Aquarion Water Company
- Industry: Water utility
- Founded: 1857; 168 years ago
- Headquarters: Bridgeport, Connecticut, United States
- Area served: Connecticut, Massachusetts, New Hampshire
- Key people: Donald J. Morrissey, President
- Number of employees: 346
- Parent: Eversource Energy
- Website: www.aquarionwater.com

= Aquarion Water Company =

Privately-owned water utility in the United States

Aquarion Water Company is a water utility company based in the U.S. state of Connecticut that was first incorporated in 1857.

==Services==
Aquarion Water Company provides regulated and non-regulated water related services in Connecticut, Massachusetts, and New Hampshire. The company is one of the seven largest investor-owned water utility companies in the United States.

The company also operates regional affiliated service subsidiaries including Abenaki Water Company and Torrington Water Company. These subsidiaries serve the households in the Belmont, New Hampshire area and the Torrington, Connecticut area, respectively.

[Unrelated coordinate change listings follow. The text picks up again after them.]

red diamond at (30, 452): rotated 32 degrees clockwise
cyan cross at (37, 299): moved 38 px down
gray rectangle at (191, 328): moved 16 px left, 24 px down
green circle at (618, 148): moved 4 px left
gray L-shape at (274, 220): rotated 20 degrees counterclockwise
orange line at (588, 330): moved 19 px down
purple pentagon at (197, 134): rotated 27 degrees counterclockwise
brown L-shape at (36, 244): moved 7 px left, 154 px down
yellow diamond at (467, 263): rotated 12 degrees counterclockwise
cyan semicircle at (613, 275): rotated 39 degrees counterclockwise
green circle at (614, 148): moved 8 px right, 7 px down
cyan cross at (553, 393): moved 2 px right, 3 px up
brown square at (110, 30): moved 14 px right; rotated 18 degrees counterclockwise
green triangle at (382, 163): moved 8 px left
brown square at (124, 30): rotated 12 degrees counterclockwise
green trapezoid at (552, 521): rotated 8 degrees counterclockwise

In June 2017 Aquarion announced its merger with Eversource Energy for $1.675 billion. Aquarion would become a fully owned subsidiary and retain its own name, adding 300 employees and 230,000 customers in Connecticut, Massachusetts, and New Hampshire. In December 2017, the merger was completed after government approval.

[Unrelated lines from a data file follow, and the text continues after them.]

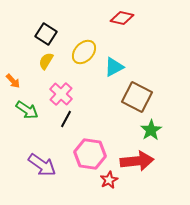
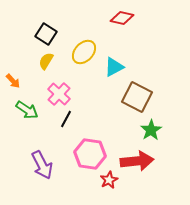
pink cross: moved 2 px left
purple arrow: rotated 28 degrees clockwise
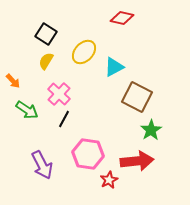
black line: moved 2 px left
pink hexagon: moved 2 px left
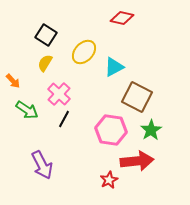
black square: moved 1 px down
yellow semicircle: moved 1 px left, 2 px down
pink hexagon: moved 23 px right, 24 px up
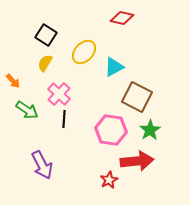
black line: rotated 24 degrees counterclockwise
green star: moved 1 px left
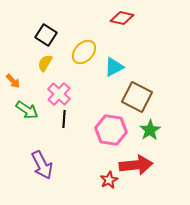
red arrow: moved 1 px left, 4 px down
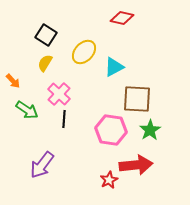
brown square: moved 2 px down; rotated 24 degrees counterclockwise
purple arrow: rotated 64 degrees clockwise
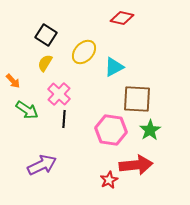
purple arrow: rotated 152 degrees counterclockwise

On March 15, 2023, Connecticut legislators denied a rate increase by the company, instead approving a plan to lower the rates by $67 per year.

In 2025, Eversource Energy announced that Aquarion Water Company would be sold to a quasi-public corporation, the Aquarion Water Authority, which is a political subdivision of the State of Connecticut. The new authority would operate alongside the existing South Central Connecticut Regional Water Authority. As part of the deal, Aquarion's Massachusetts and New Hampshire subsidiaries will be sold to Unitil. As of July 2025, the sale is pending regulatory approval.